HC Deb 23 October 1950 vol 478 cc2485-6
54. Major Tufton Beamish

asked the Secretary of State for Foreign Affairs how many members of the Soviet armed forces have deserted to the British zones in Germany and Austria since 1945, showing each year separately; how many such persons have been handed back to the Soviet authorities; how many have remained in British hands as political refugees; and if he will give an assurance that all future deserters will be treated as political refugees, unless there are over-riding security reasons.

The Under-Secretary of State for Foreign Affairs (Mr. Ernest Davies)
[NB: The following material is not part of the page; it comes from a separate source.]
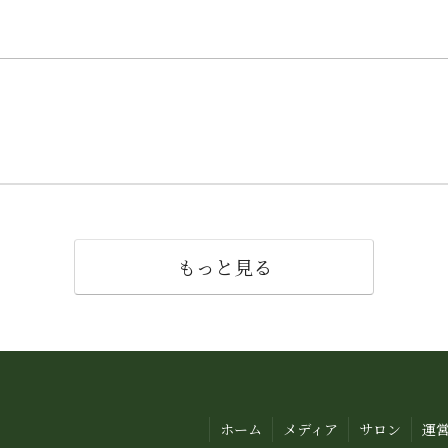
もっと見る
ホーム
メディア
サロン
運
It would not be in the public interest to disclose detailed figures of Soviet deserters. As regards the policy of His Majesty's Government, I would refer the hon. and gallant Member to the Minister of State's reply of 4th July, 1949, to the right hon. Member for Ipswich (Mr. Stokes), of which I am sending him the text. I have nothing to add to this statement except that it applies equally to political refugees reaching the British zone of Austria.

Major Beamish

Is not the Under-Secretary aware that the forcible repatriation, during the last five years, of large numbers of Soviet officers and other ranks has meant that desertion to the Western world has largely ceased? Should not this policy be made widely known through the B.B.C.?

Mr. Davies

I cannot accept the assumption in the hon. and gallant Member's supplementary question. All I can say is that no Soviet deserters who come to the British zone are forcibly repatriated, and we have every intention of maintaining our tradition of political asylum.

Major Lloyd

Is it not a fact that although they may not be forcibly repatriated they are deported under compulsion unless they conform to certain of our rigid regulations about manual labour?

Mr. Davies

That is not a fact. If a Soviet deserter reaches a British zone he is given the choice of returning to the zone from whence he came or of staying in the British zone.

Air Commodore Harvey

As the figures are known to the Soviet Government can the Under-Secretary say how many such persons have returned?

Viscount Hinchingbrooke

Why are we not allowed to know the number of Soviet citizens who come over to the British zone?

Mr. Davies

Very careful consideration has been given to this matter and we have come to the conclusion that it would not be in the public interest to disclose this information.